Catalytic oxidation mechanism of oxy-nitrogen species (NOx) in FeSO4 electrolyte

The effect of small concentrations of nitrite on the oxidation of ferrous ions in sulfuric acid under oxygen pressure at 25 °C was investigated. A mathematical model of the rate of chemical reaction was developed to simulate the concentration versus time trajectories of the prominent species in the system in parallel with previous thermodynamic and kinetics investigations on related systems. The simulations were performed by employing the COMSOL Reaction Engineering Lab Module to find numerical solutions for the model equations.
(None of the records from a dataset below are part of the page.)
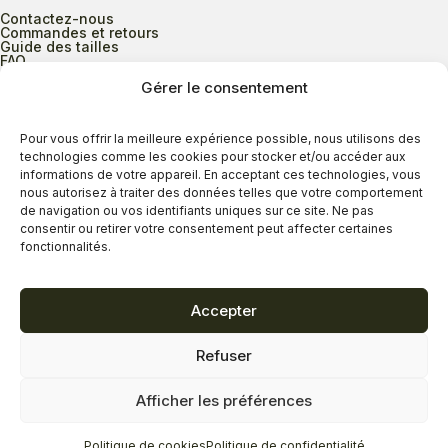
Contactez-nous
Commandes et retours
Guide des tailles
FAQ
Gérer le consentement
Heures d’ouverture
Pour vous offrir la meilleure expérience possible, nous utilisons des
technologies comme les cookies pour stocker et/ou accéder aux
informations de votre appareil. En acceptant ces technologies, vous
Lundi au mercredi
9h00 à 17h30
nous autorisez à traiter des données telles que votre comportement
Jeudi
9h00 à 20h00
de navigation ou vos identifiants uniques sur ce site. Ne pas
consentir ou retirer votre consentement peut affecter certaines
Vendredi
9h00 à 18h00
fonctionnalités.
Samedi
9h00 à 17h00
Dimanche
11h00 à 16h30
Accepter
Refuser
Politique de confidentialité
Politique de cookies
Afficher les préférences
Termes et conditions
Copyright © 2026 - Savard Chaussures
Politique de cookies
Politique de confidentialité
Réalisation Zonart Communications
The reaction scheme consists of eight principal reactions: three describing the oxidation of ferrous ions by oxy-nitrogen species, one the formation of the Fe(NO)2+ complex, and four additional reactions that summarize the chemistry of oxy-nitrogen species in acidic solutions. The optimal NaNO2 (HNO2) concentration was determined to be 4.5 mM based on an objective function designed on the basis of two competing considerations: the cost of the nitrite reagent as manifested by the feed concentration employed in the processing scheme, and the processing costs as determined by the time needed to achieve 99.9% oxidation of ferrous ions. The simulations revealed that the concentration of NOx plays a critical role in determining t99.9, the rate of reaction between nitric oxide and nitrate. In a sulfuric acid electrolyte, nitrous acid disproportionates to produce N2O3, NO, and NO2. Ultimately, all the nitrogen species that evolved in the electrolyte from the sodium-nitrite reagent were oxidized to nitrate NO3- as the oxidation of ferrous ions to ferric ions proceeded to completion. The simulation revealed that a ferrous-nitrosyl complex was produced immediately. Thus, researcher postulates that the majority of the NO species were bound in solution, perhaps as Fe(NO)2+.